Start of DATA SUPPLIED
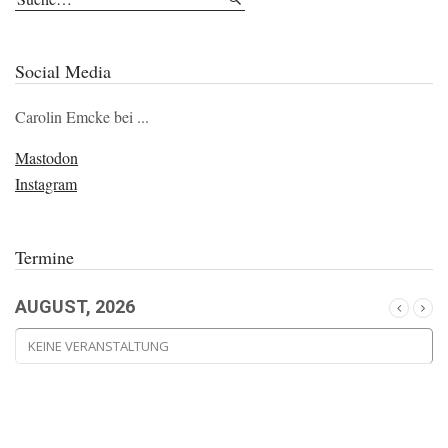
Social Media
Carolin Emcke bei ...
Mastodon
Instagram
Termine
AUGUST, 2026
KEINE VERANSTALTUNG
End of DATA SUPPLIED
Start of DATA SUPPLIED
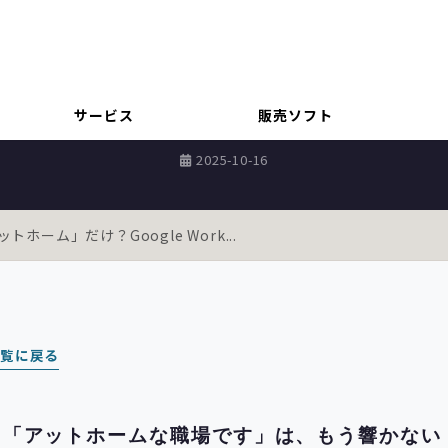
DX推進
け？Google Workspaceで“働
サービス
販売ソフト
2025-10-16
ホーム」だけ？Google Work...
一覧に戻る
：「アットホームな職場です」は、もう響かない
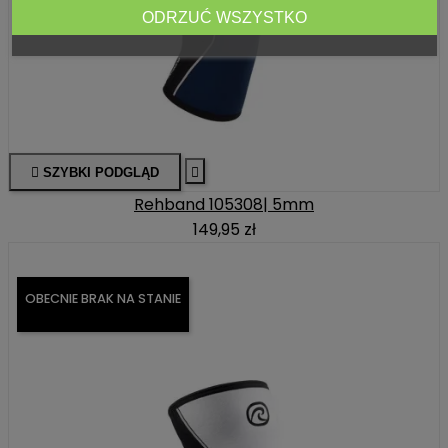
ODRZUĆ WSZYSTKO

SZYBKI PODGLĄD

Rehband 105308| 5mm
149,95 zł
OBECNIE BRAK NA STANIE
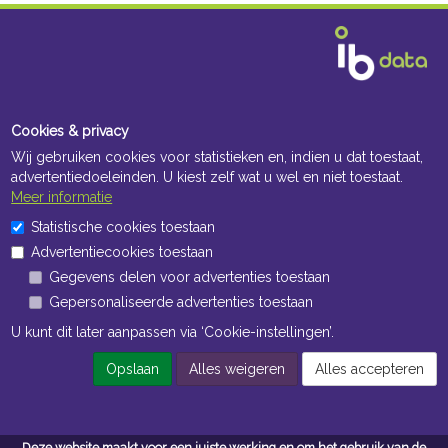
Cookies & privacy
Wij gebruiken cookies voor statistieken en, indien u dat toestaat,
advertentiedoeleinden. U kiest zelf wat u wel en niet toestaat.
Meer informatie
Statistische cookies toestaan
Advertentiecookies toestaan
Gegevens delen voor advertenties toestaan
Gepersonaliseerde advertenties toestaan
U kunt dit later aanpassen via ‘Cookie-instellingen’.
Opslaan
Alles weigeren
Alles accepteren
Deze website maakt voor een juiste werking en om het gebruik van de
End of DATA SUPPLIED
-- EXERCISE AIM --
What is needed is every line from the data above that includes the string "advertenties", copied out.

-- REPLY TO THE EXERCISE --
Gegevens delen voor advertenties toestaan
Gepersonaliseerde advertenties toestaan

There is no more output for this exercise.